LIBMAN-SACKS ENDOCARDITIS IN A SYSTEMIC LUPUS ERYTHEMATOSUS MALE PATIENT

Authors

  • Fauqa Arinil Aulia Department of Clinical Pathology Faculty of Medicine Airlangga University Surabaya
  • Sidarti Soehita

DOI:

https://doi.org/10.24293/ijcpml.v25i3.1358

Keywords:

Libman-Sacks endocarditis, Systemic Lupus Erythematosus, complement level, valve vegetation

Abstract

Libman-Sacks endocarditis (verrucous vegetations, marantic, or nonbacterial thrombotic endocarditis) is a rare cardiac manifestation in SLE. The objective was to describe Libman-Sacks endocarditis in a SLE male patient.
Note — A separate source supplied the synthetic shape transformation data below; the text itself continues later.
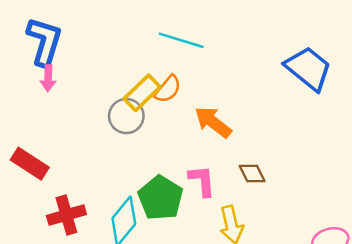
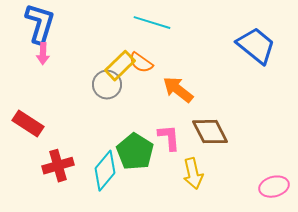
orange semicircle: (168, 89) -> (141, 63), turned 85
brown diamond: (252, 173) -> (210, 132), size x1.6

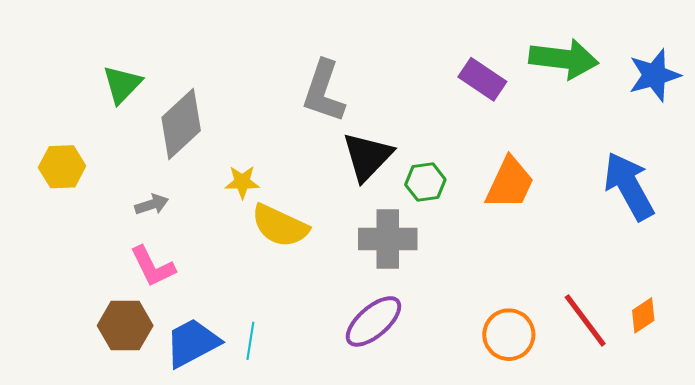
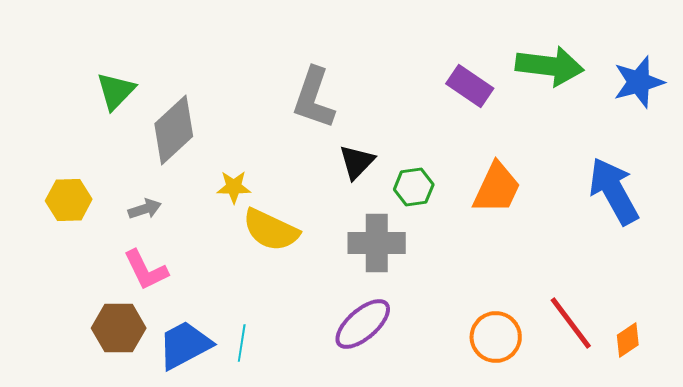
black triangle: (367, 157) -> (357, 162), size x0.7
yellow hexagon: (62, 167) -> (69, 200), moved
orange diamond: (643, 315) -> (628, 340), moved

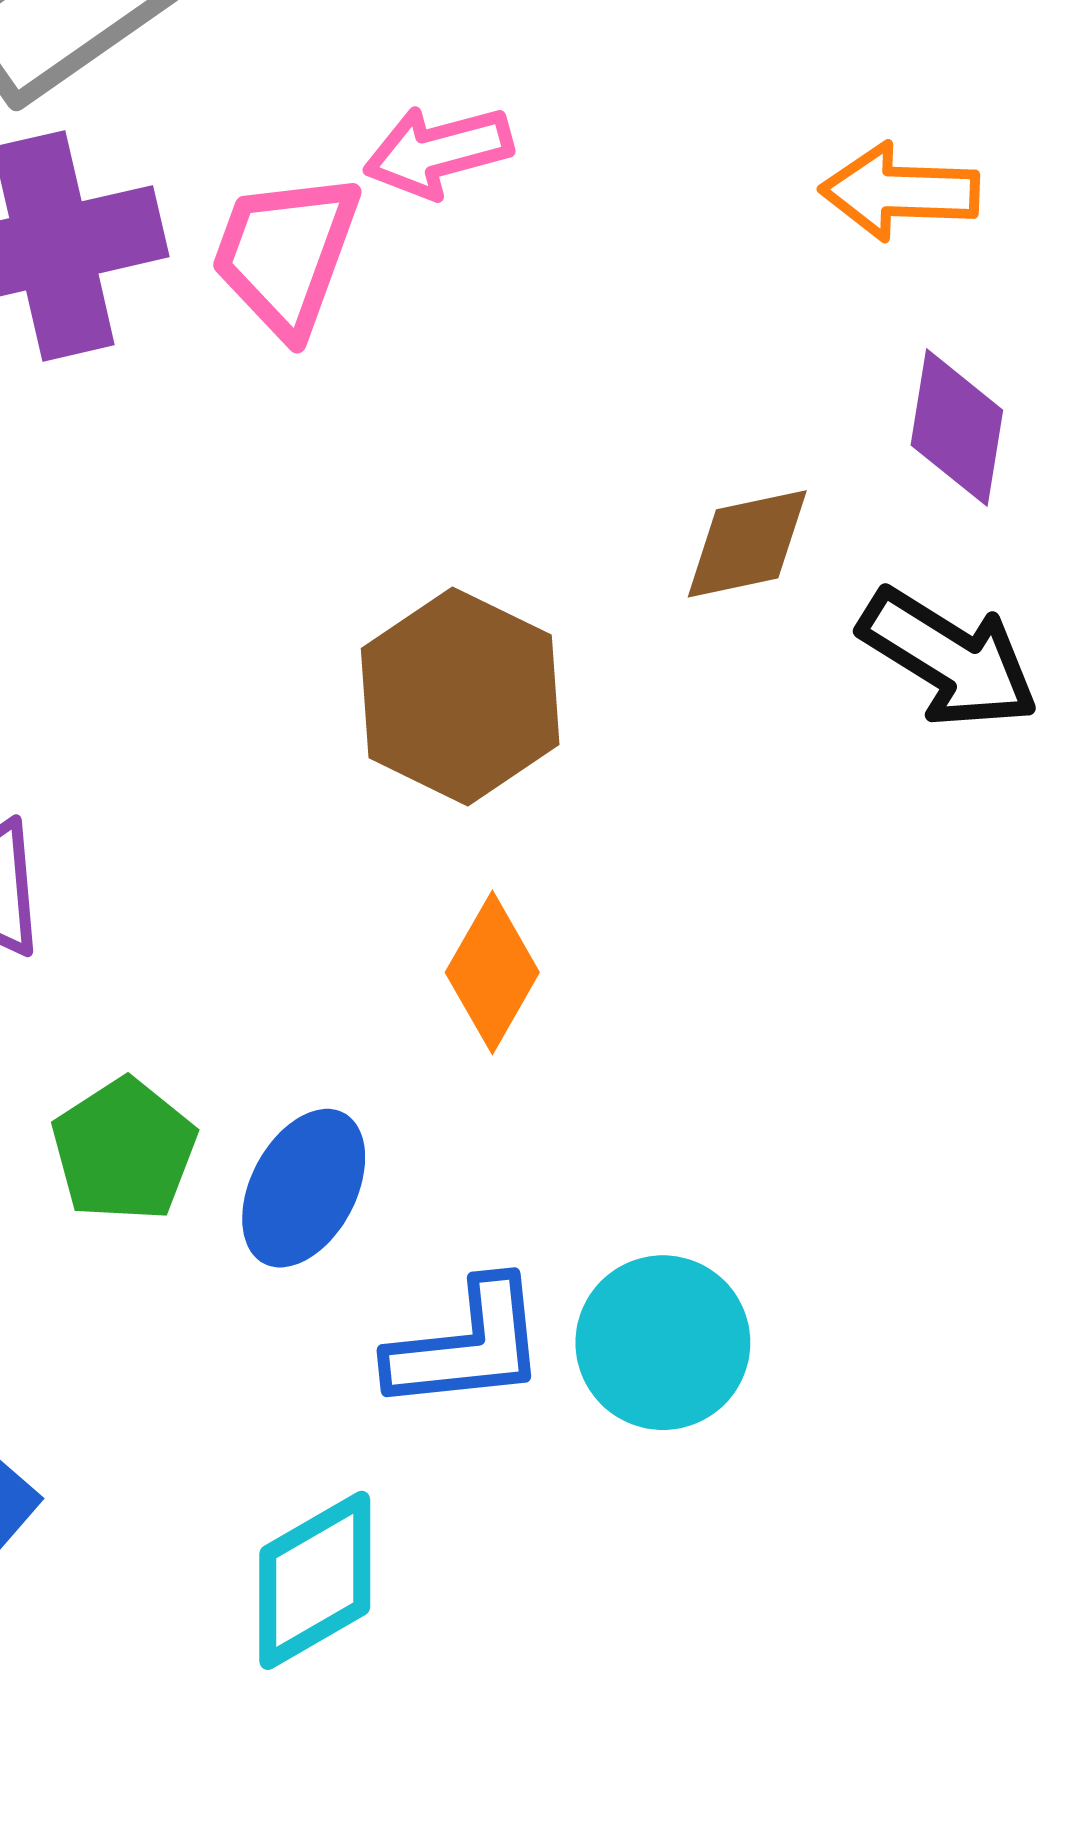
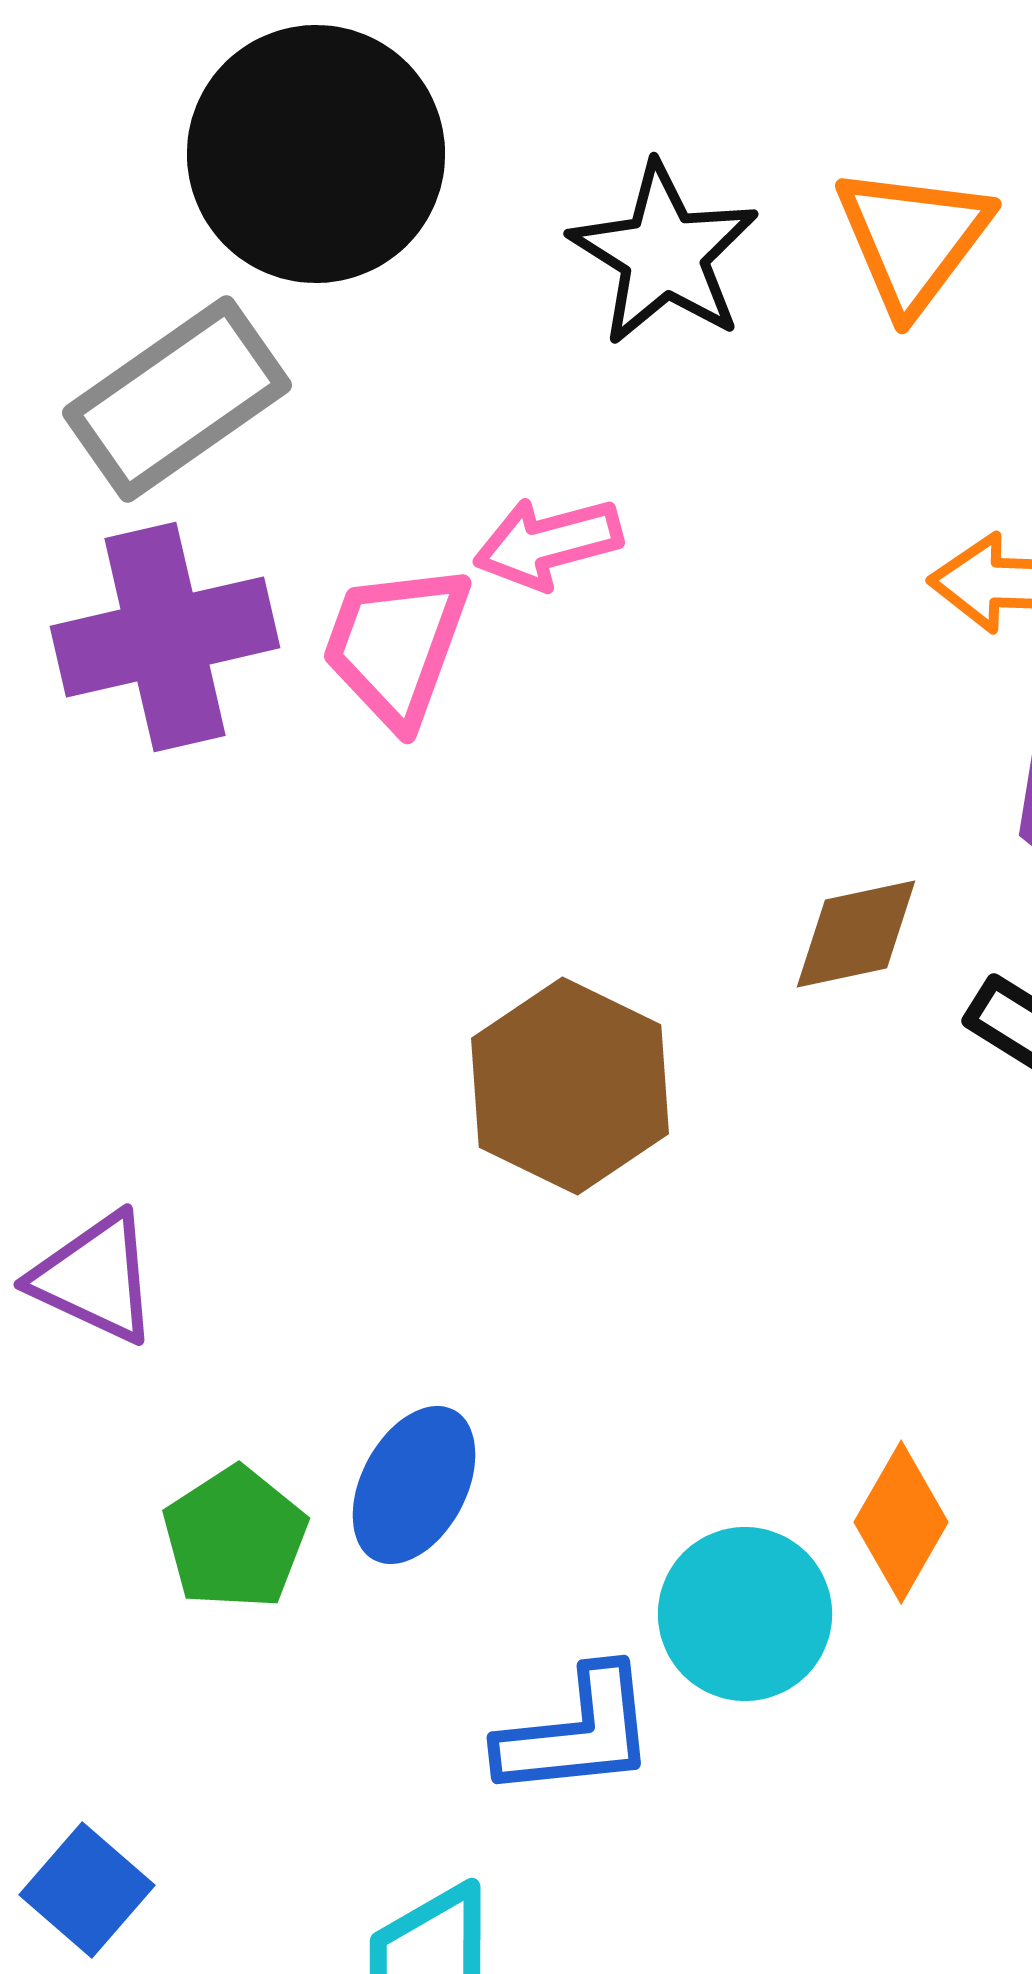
orange diamond: (492, 972) -> (901, 1522), moved
blue ellipse: (304, 1188) -> (414, 1485), moved
cyan circle: (663, 1343) -> (745, 1614), moved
A 21-year-old male was admitted to the hospital with shortness of breath, epigastric pain, oral ulcer, discoid lesions, and knee joints pain since 3 months before. He worked as a paper mill employee and was exposed to instruments radiating UV rays for 2 years. Antibiotics initiation was given due to an infective endocarditis suspicion. Vital signs were as follows: temperature 37oC, heart rate 110beats/minute, respiratory rate 30breaths/minute, blood pressure 100/80mmHg, and SaO2 99% with nasal oxygenation. Cardiac examination showed regular rate and rhythm with diastolic murmur at left ICS III and upper left sternal border. Lower extremities showed pitting edema. Laboratory results: hemoglobin 9.6g/dl, RBC 3.6x106/μl, hematocrit 30.8%, WBC 0.88x103/μl, platelet count 22x103/μl, BUN 74.0mg/dl, serum creatinine 1.6mg/dl, ESR 24mm/h, CRP 1.2mg/dl, C3 <16.4mg/dl, C4 8mg/dL, ANA test indeterminate (23.84), and anti dsDNA negative (7.4WHOunits/mL). Chest X-Ray showed mitral heart configuration with right ventricle and left atrium enlargement, pneumonia, and right pleural effusion. ECG showed normal sinus rhythm, left ventricular hypertrophy with repolarization abnormality, and prolonged QT wave. A 2-D echocardiogram showed an evidence of vegetation on aortic and pulmonary valve. Based on the American College of Rheumatology SLE Criteria, low complement level, and evidence of vegetation on aortic and pulmonary valve, the patient was diagnosed as Libman-Sacks Endocarditis. The diagnosis should be confirmed by antiphospholipid antibodies examination.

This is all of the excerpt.